KUALA LUMPUR, Dec 5 ― The family members of Aminulrasyid Amzah, the schoolboy shot dead two years ago by police corporal Jenain Subi, are distraught that his killer was set free today by a High Court here, calling the decision “unfair”.
A sobbing Azura Amzah, Aminulrasyid’s older sister, told The Malaysian Insider that her family was still reeling in shock that Jenain’s earlier conviction was overturned, when they had fought tooth and nail for two years to seek justice for the 15-year-old boy’s death.
“The court’s decision is unfair. I really see it as unfair to us,” she said when contacted here.
“We will discuss with our lawyers on further action,” she added.
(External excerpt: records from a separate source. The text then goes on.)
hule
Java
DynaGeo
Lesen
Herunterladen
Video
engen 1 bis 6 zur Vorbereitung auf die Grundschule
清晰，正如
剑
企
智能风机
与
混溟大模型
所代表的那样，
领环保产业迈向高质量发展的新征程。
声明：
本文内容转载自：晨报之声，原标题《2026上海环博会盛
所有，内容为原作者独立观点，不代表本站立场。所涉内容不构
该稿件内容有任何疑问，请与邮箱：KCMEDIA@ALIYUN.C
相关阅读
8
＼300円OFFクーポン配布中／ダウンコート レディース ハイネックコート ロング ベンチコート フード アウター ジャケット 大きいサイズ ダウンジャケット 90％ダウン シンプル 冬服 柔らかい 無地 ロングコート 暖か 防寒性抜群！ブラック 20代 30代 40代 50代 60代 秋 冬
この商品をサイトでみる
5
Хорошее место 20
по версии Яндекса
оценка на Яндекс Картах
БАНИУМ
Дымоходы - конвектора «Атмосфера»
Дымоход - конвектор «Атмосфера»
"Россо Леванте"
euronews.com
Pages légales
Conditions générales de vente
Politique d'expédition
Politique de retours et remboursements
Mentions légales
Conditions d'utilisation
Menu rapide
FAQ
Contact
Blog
Justice Abdul Rahman Sebli overturned Jenain’s conviction in a High Court today, saying that evidence did not support any suggestion that the policeman’s intended to kill Aminulrasyid despite firing over 20 shots from a submachine gun at the teen.
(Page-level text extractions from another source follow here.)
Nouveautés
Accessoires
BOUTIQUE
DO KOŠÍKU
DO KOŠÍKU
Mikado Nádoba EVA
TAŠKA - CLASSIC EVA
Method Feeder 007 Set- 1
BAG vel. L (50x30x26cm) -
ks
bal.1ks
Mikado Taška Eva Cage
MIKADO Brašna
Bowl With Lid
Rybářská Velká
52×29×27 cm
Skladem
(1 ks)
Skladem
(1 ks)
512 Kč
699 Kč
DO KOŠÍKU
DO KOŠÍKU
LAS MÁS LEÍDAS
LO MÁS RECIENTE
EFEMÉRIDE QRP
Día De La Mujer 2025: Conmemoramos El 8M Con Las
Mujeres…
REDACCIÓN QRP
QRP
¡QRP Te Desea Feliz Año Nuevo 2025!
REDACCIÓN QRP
“No prima facie case had in fact been established against the appellant and his defence should not have been called,” he said in his ruling.
The judge also said the loss of life was unfortunate but that the police must not be blamed for the death.
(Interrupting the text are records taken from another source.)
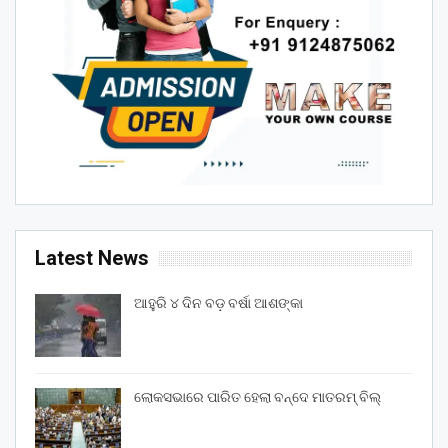
Latest News
ଆହୁରି ୪ ଦିନ ବଡ଼ ବର୍ଷା ଆଶଙ୍କା
ଲୋକସଭାରେ ପାରିତ ହେଲା ବନ୍ଦେ ମାତରମ୍‌ ବିଲ୍‌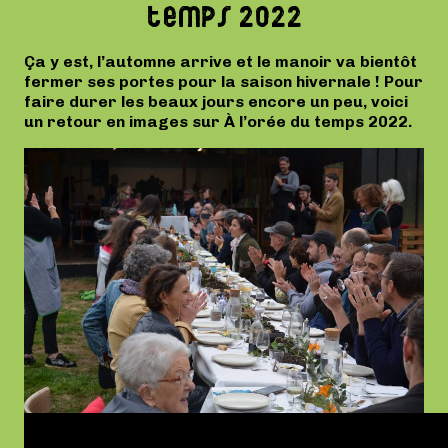
temps 2022
Ça y est, l’automne arrive et le manoir va bientôt
fermer ses portes pour la saison hivernale ! Pour
faire durer les beaux jours encore un peu, voici
un retour en images sur À l’orée du temps 2022.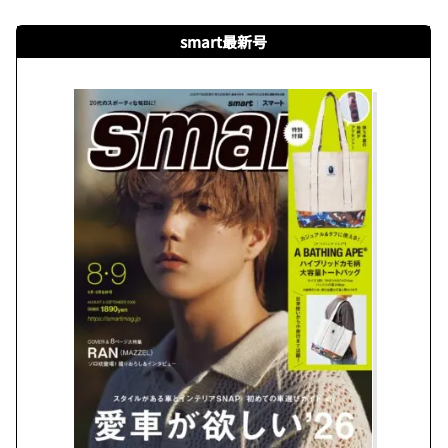
smart最新号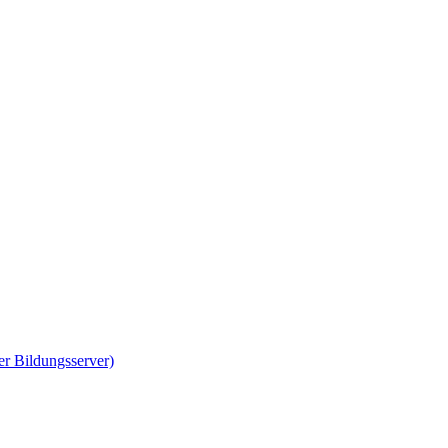
er Bildungsserver)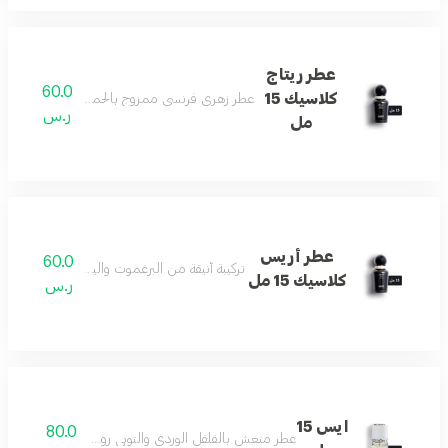
عطر ريتاج
60.0
كلاسيك 15
عطر زهري فرنسي ممزوج بالحمضيات لإطلالة مشرق
ر.س
مل
عطر أريس
60.0
تركيبة أنيقة من البرغموت والياسمين تنتهي بالفان
كلاسيك 15 مل
ر.س
ايس 15
80.0
عطر منعش بالفلفل الوردي والتوبي روز مع المسك والفانيليا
Responding, PKR leaders Nurul Izzah Anwar and N. Surendran urged the Attorney-General’s Chambers (AGC) to appeal the court’s decision, pointing out that today’s ruling ultimately meant that nobody will be held accountable for Aminulrasyid’s death.
“The government, Attorney-General and police must bear full responsibility for the failure to secure a single conviction,” they said in a joint statement here.
They agreed with previous theories that the police tried to absolve themselves from all blame in the case, even allegedly “fabricating evidence” to prove their innocence, and demanded an apology from the government, Home Ministry and Inspector-General of Police (IGP).
“The government and the police leadership made every attempt to prevent the truth from emerging in this case,” Nurul Izzah and Surendran said in the statement.
“For the family who suffered this tragic and enormously painful loss, there can now be no closure,” the two added.
Aminulrasyid, then 15, was killed in the early hours of April 26 in 2010, after taking a midnight joyride in a car and was allegedly mistaken for a felon on the run by the police.
He had been driving a white Proton Iswara with his best friend and neighbour, 15-year-old Muhammad Azamuddin Omar in the front passenger seat. Their car had crashed into the curb at Jalan Tarian 11/2, Section 11 following a police pursuit.
A public outcry followed as the police sought to defend themselves over the incident as well as dubitable reports of the discovery of a machete in the car driven by Aminulrasyid.
But in September last year, Jenain was found guilty of culpable homicide not amounting to murder and sentenced to five years’ jail after Sessions Court judge Latifah Mohd Tahar ruled that the use of lethal force to stop Aminulrasyid’s car was excessive and uncalled for.
“The court finds that the situation on Jalan Tarian wasn’t dangerous to anyone, including the accused, and that it was not necessary for the accused to discharge his weapon, let alone fire 21 shots... from his submachine gun,” Latifah said in her judgment.
The judge said she had tried to balance public interest and the fact that Jenain had been discharging his duty as a policeman the night of the incident, before sentencing the corporal to the jail term.
Under Section 304(a) of the Penal Code, the charge for culpable homicide not amounting to murder carries a maximum penalty of up to 30 years’ imprisonment and a fine.
Jenain had admitted to firing 21 bullets from his HK MP5 submachine gun at Aminulrasyid’s Proton Iswara in an effort to stop the car — which had earlier run a roadblock — but denied trying to kill the teenager.